Let me explain...and in doing so, perhaps you can feel a little less ashamed yourself.
He was dry all night at 20 months.
Cooper, my 3rd baby, super duper chill, and longest in diapers in my household (17 months til daytime diapers were ditched - although he would never poop in them)...was completely dry at one wakeup per night, and in the morning, at 20 months old.
(Yes, I know it's not a race. Yes, I know babies are all unique. Yes, I know I'm not supposed to compare. Stay with me.)
To be honest: I was thrilled to be done with sleeptime diapers.
My first was in a cloth backup til 26 months, then spontaneously dry each night.
My second was in a disposable backup til 26 months, then spontaneously dry each night.
I was thrilled that Coop was done sooner. I don't like diapers, and I have a newborn. I hated buying diapers that would get crusty because we'd use them over and over again. Always coming up dry.
Cooper was dry at night at 20 months.
And then he wasn't.
Yep, I put him in trainers with covers and he did fine for about a week. Then the accidents started happening. Then he'd wake up twice instead of once or none.
Then he started peeing himself at nap, too.
He wouldn't say a word, would just lay there in it. I'd come in and say, "Aw, buddy, did you pee your pants again?" And he'd say "Yes" (with a cute lisp).
I'd say, "Doesn't that feel yucky?" And he'd say, "No."
(Typical 2 year old, right?)
Daytime EC was going better and better and better. EC at preschool was going amazingly well. But nighttime was an outright disaster.
After washing the entire set of sheets, blanket, and pillows, twice a day, for weeks on end...I was DONE.
So, 3 days ago, after his 2nd birthday party, I went to Ingles, our local grocery store, and I held my breath as I walked down the diaper aisle and checked packages for his weight.
He is 33 pounds.

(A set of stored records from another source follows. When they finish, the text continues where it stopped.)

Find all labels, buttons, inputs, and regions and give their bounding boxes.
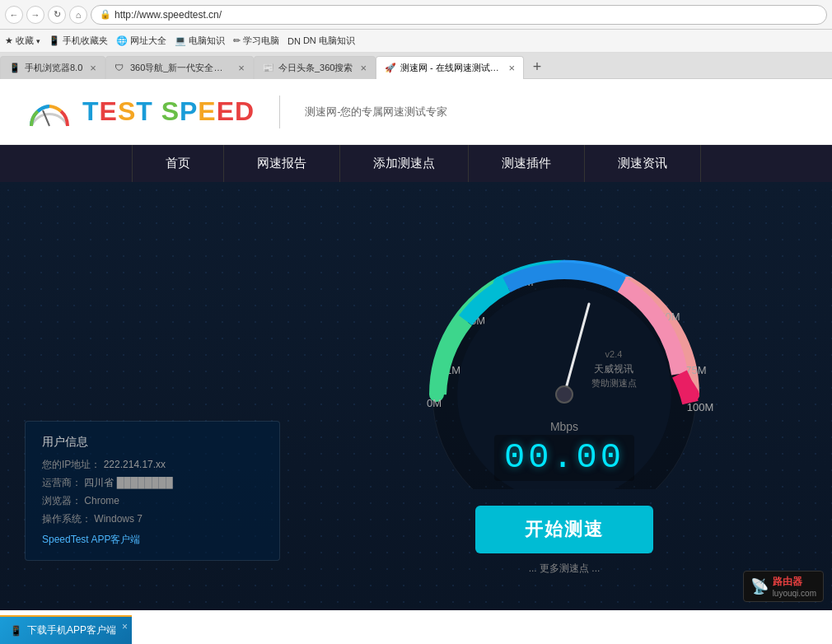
nav-bar: ← → ↻ ⌂ 🔒 http://www.speedtest.cn/: [0, 0, 832, 30]
browser-value: Chrome: [84, 495, 119, 506]
bookmark-computer-knowledge[interactable]: 💻 电脑知识: [175, 35, 225, 47]
speed-display: Mbps 00.00: [494, 420, 634, 481]
computer-icon: 💻: [175, 35, 186, 46]
user-browser: 浏览器： Chrome: [42, 494, 263, 508]
nav-plugin[interactable]: 测速插件: [469, 145, 585, 182]
download-close-button[interactable]: ×: [122, 621, 128, 632]
download-label: 下载手机APP客户端: [27, 623, 116, 637]
logo-area: TEST SPEED 测速网-您的专属网速测试专家: [25, 89, 448, 134]
mobile-icon: 📱: [49, 35, 60, 46]
tab-favicon-360: 🛡: [115, 63, 126, 74]
svg-text:v2.4: v2.4: [605, 349, 623, 359]
user-ip: 您的IP地址： 222.214.17.xx: [42, 458, 263, 472]
bookmark-collections[interactable]: ★ 收藏 ▾: [5, 35, 40, 47]
speedometer-container: 0M 1M 5M 10M 20M 30M 50M 75M 100: [391, 226, 737, 489]
bookmark-learn[interactable]: ✏ 学习电脑: [233, 35, 279, 47]
logo-divider: [279, 96, 280, 128]
globe-icon: 🌐: [116, 35, 128, 46]
tab-close-speedtest[interactable]: ×: [508, 62, 515, 74]
svg-text:天威视讯: 天威视讯: [594, 363, 633, 375]
svg-text:100M: 100M: [687, 401, 714, 413]
bookmark-dn[interactable]: DN DN 电脑知识: [287, 35, 355, 47]
tab-favicon-speedtest: 🚀: [385, 63, 396, 74]
tab-favicon-mobile: 📱: [9, 63, 21, 74]
nav-news[interactable]: 测速资讯: [585, 145, 701, 182]
logo-icon: [25, 89, 74, 134]
logo-main-text: TEST SPEED: [82, 96, 255, 127]
svg-point-13: [556, 386, 573, 403]
tab-toutiao[interactable]: 📰 今日头条_360搜索 ×: [254, 56, 376, 79]
tab-360[interactable]: 🛡 360导航_新一代安全上网导航 ×: [105, 56, 254, 79]
back-button[interactable]: ←: [5, 6, 23, 24]
svg-text:0M: 0M: [427, 397, 442, 409]
address-bar[interactable]: 🔒 http://www.speedtest.cn/: [91, 5, 827, 25]
logo-text: TEST SPEED: [82, 96, 255, 127]
nav-report[interactable]: 网速报告: [224, 145, 340, 182]
download-icon: 📱: [10, 625, 22, 637]
tabs-bar: 📱 手机浏览器8.0 × 🛡 360导航_新一代安全上网导航 × 📰 今日头条_…: [0, 53, 832, 79]
router-ad: 📡 路由器 luyouqi.com: [743, 571, 824, 602]
router-text: 路由器 luyouqi.com: [773, 575, 816, 598]
user-os: 操作系统： Windows 7: [42, 512, 263, 526]
main-area: 用户信息 您的IP地址： 222.214.17.xx 运营商： 四川省 ████…: [0, 182, 832, 610]
user-info-title: 用户信息: [42, 435, 263, 450]
ip-value: 222.214.17.xx: [104, 459, 166, 470]
router-label: 路由器: [773, 575, 816, 589]
browser-frame: ← → ↻ ⌂ 🔒 http://www.speedtest.cn/ ★ 收藏 …: [0, 0, 832, 79]
refresh-button[interactable]: ↻: [48, 6, 66, 24]
os-value: Windows 7: [94, 513, 143, 525]
star-icon: ★: [5, 35, 13, 46]
left-panel: 用户信息 您的IP地址： 222.214.17.xx 运营商： 四川省 ████…: [0, 182, 297, 610]
tab-mobile-browser[interactable]: 📱 手机浏览器8.0 ×: [0, 56, 105, 79]
svg-line-0: [43, 110, 49, 126]
tab-close-toutiao[interactable]: ×: [360, 62, 367, 74]
router-icon: 📡: [750, 577, 769, 595]
tab-favicon-toutiao: 📰: [263, 63, 274, 74]
start-speed-test-button[interactable]: 开始测速: [475, 506, 653, 553]
download-app-banner[interactable]: 📱 下载手机APP客户端 ×: [0, 615, 132, 644]
nav-add-point[interactable]: 添加测速点: [340, 145, 469, 182]
speed-value: 00.00: [494, 435, 634, 481]
router-ad-box[interactable]: 📡 路由器 luyouqi.com: [743, 571, 824, 602]
pencil-icon: ✏: [233, 35, 241, 46]
home-button[interactable]: ⌂: [69, 6, 87, 24]
user-info-box: 用户信息 您的IP地址： 222.214.17.xx 运营商： 四川省 ████…: [25, 421, 280, 561]
forward-button[interactable]: →: [26, 6, 44, 24]
site-header: TEST SPEED 测速网-您的专属网速测试专家: [0, 79, 832, 145]
logo-subtitle: 测速网-您的专属网速测试专家: [305, 105, 447, 119]
isp-value: 四川省 ████████: [84, 477, 172, 488]
speedtest-app-link[interactable]: SpeedTest APP客户端: [42, 533, 263, 547]
user-isp: 运营商： 四川省 ████████: [42, 476, 263, 490]
address-url: http://www.speedtest.cn/: [115, 9, 222, 21]
new-tab-button[interactable]: +: [526, 55, 549, 78]
svg-text:赞助测速点: 赞助测速点: [591, 378, 637, 388]
tab-speedtest[interactable]: 🚀 测速网 - 在线网速测试,网络测速 ×: [376, 56, 524, 79]
chevron-down-icon: ▾: [36, 37, 40, 45]
tab-close-mobile[interactable]: ×: [90, 62, 96, 74]
router-site: luyouqi.com: [773, 589, 816, 598]
nav-home[interactable]: 首页: [132, 145, 224, 182]
bookmark-sites[interactable]: 🌐 网址大全: [116, 35, 166, 47]
book-icon: DN: [287, 36, 301, 46]
speed-unit: Mbps: [494, 420, 634, 433]
more-points-link[interactable]: ... 更多测速点 ...: [529, 562, 601, 576]
tab-close-360[interactable]: ×: [238, 62, 245, 74]
bookmarks-bar: ★ 收藏 ▾ 📱 手机收藏夹 🌐 网址大全 💻 电脑知识 ✏ 学习电脑 DN D…: [0, 30, 832, 53]
right-panel: 0M 1M 5M 10M 20M 30M 50M 75M 100: [297, 182, 832, 610]
site-nav: 首页 网速报告 添加测速点 测速插件 测速资讯: [0, 145, 832, 182]
site-content: TEST SPEED 测速网-您的专属网速测试专家 首页 网速报告 添加测速点 …: [0, 79, 832, 610]
bookmark-mobile[interactable]: 📱 手机收藏夹: [49, 35, 108, 47]
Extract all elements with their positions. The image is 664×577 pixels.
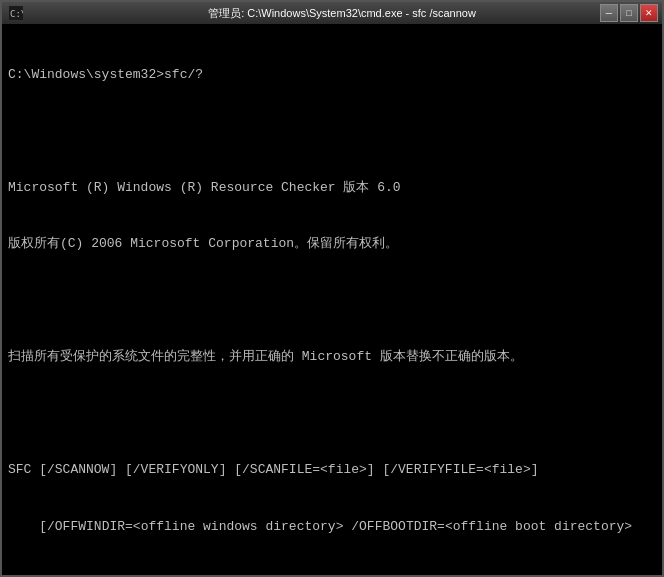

He now fits in a size 5. With my first and second, I never bought past size 3!
Oh, the shame.
I was flooded with it.
This kid has hardly ever pooped his pants. Is completely diaper-free in the day. And I was buying diapers again after thinking I was done?
Yes, again, you can tell me it's not a race. Any of you could get on any old high horse and look down your nose upon me and tell me not to pressure my dear little one, not to have absurd expectations of him. You could scold, reprimand, and judge me if you like.
But, I am an honest person, and I honestly felt shame putting that package into my cart. And I want to confess that to you. Because I know I'm not alone.
And then 3 days pass.
Three days of naps and nighttimes in a disposable diaper backup...and I no longer feel any shame at all. The shame has just slipped away.
Because guess what? 3 nights in to using the Seventh Generation size 5 diaper as a back-up at night and naps...and he has come up dry every single time.
Yes, ironically, 3 nights in disposables, and he's been dry every single time.
He's sleeping more deeply.
Waking up less often.
Feeling more self-confident.
We've re-used the same disposable over 3 days' time.
And I'm washing less sheets.
(Thank goodness for that silver lining.)
Now for the moral of this story...
I've gone through a Heroine's Journey with today's tale. I've been "there and back again."
Now I'm ready to report back to YOU.
Because if you're doing EC, you might have thought at one point or another:
"Andrea has it all figured out. She's perfect at EC. She never has misses and doesn't use disposables and is done so early."
But I'm a real mom, of 4 children, 3 of whom, statistically, should be in diapers, using them full-time as a wearable toilet.
This is how I came to the answer for our bed-wetting problem
I did what I would have told any other mother of a 2 year old, ECed from birth, with a super chill temperament, who was now wetting the bed nightly, to do:
Use whatever nighttime back-up that gives you and your child the best sleep, keeps the bed dry, and gives YOU, the parent, the least stress.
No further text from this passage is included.